Furthermore, it seems that a lot of our current ideas about it are not even correct. While the public receives the message that getting regular mammograms is an effective preventive strategy, it has recently been reported that such screenings turn out to be only minimally effective in lowering the morbidity of the disease. As Peggy Orenstein wrote in the New York Times, our war against cancer has been a “feel-good war.”

In fact, given the incidence of false positives, and of cancers that do not actually need to be treated, such screenings can cause harm. According to a survey of 30 years of screening published in the New England Journal of Medicine in November 2012, as cited by Orenstein, “mammography’s impact is decidedly mixed: it does reduce, by a small percentage, the number of women who are told they have late-stage cancer, but it is far more likely to result in over diagnosis and unnecessary treatment, including surgery, weeks of radiation and potentially toxic drugs.”

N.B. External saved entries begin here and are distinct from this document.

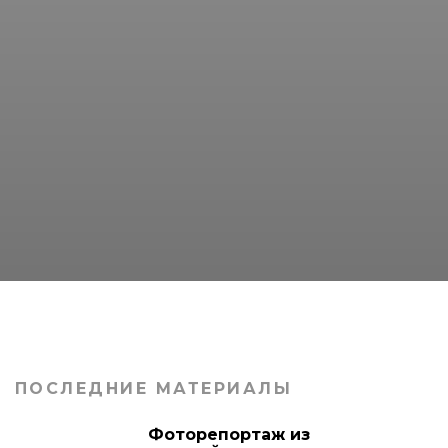
ПОСЛЕДНИЕ МАТЕРИАЛЫ
Фоторепортаж из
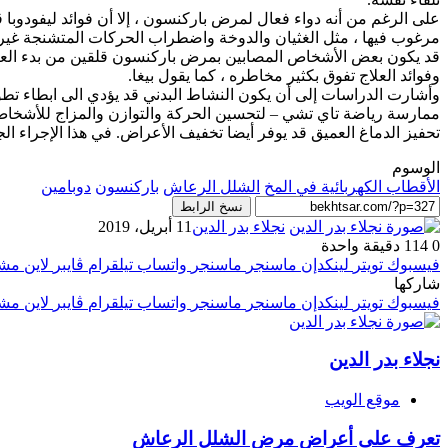
على الرغم من أنه دواء فعال لمرض باركنسون ، إلا أن فوائد ليفودوبا ق
مرغوب فيها ، مثل الغثيان والدوخة واضطراب الحركات المتشنجة غير
قد يكون بعض الأشخاص المصابين بمرض باركنسون قلقين من بدء العلاج 
وفوائد العلاج تفوق بكثير مخاطره ، كما يقول بيغا.
وأشارت الدراسات إلى أن يكون النشاط البدني قد يؤدي الى ابطاء تطور
ممارسة رياضة تاي تشي – لتحسين الحركة والتوازن والمزاج للأشخاص
تحفيز الدماغ العميق قد يوفر أيضا تخفيف الأعراض. في هذا الإجراء ا
الوسوم
الأقطاب الكهربائية في المخ
الشلل الرعاش
باركنسون
دوبامين
نسخ الرابط
نجلاء بدر الدين
11 أبريل، 2019
0
114
دقيقة واحدة
فيسبوك
تويتر
لينكدإن
ماسنجر
ماسنجر
واتساب
تيلقرام
ڤايبر
لاين
مشا
شاركها
فيسبوك
تويتر
لينكدإن
ماسنجر
ماسنجر
واتساب
تيلقرام
ڤايبر
لاين
مشا
نجلاء بدر الدين
موقع الويب
تعرف على أعراض مرض الشلل الرعاش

When a celebrity such as Angelina Jolie makes such a generous and powerful intervention, it is right for the world to pay attention. But the list needs to grow longer, as well, of those demanding greatly increased support for primary cancer research and stricter environmental controls on the toxic substances we eat and breathe. Cancer needs a social movement demanding change.

Otherwise, no matter how many celebrities and others come courageously forward, and how well the world adapts to preventive mastectomy, it will not be enough.

Editor’s note: Laura Wexler is Professor and former Chair of the Women’s, Gender & Sexuality Studies Program at Yale and a fellow of the Op-Ed Project’s Public Voices Fellowship Program. She is co-author of “Pregnant Pictures”, a book about photographic images of the pregnant body.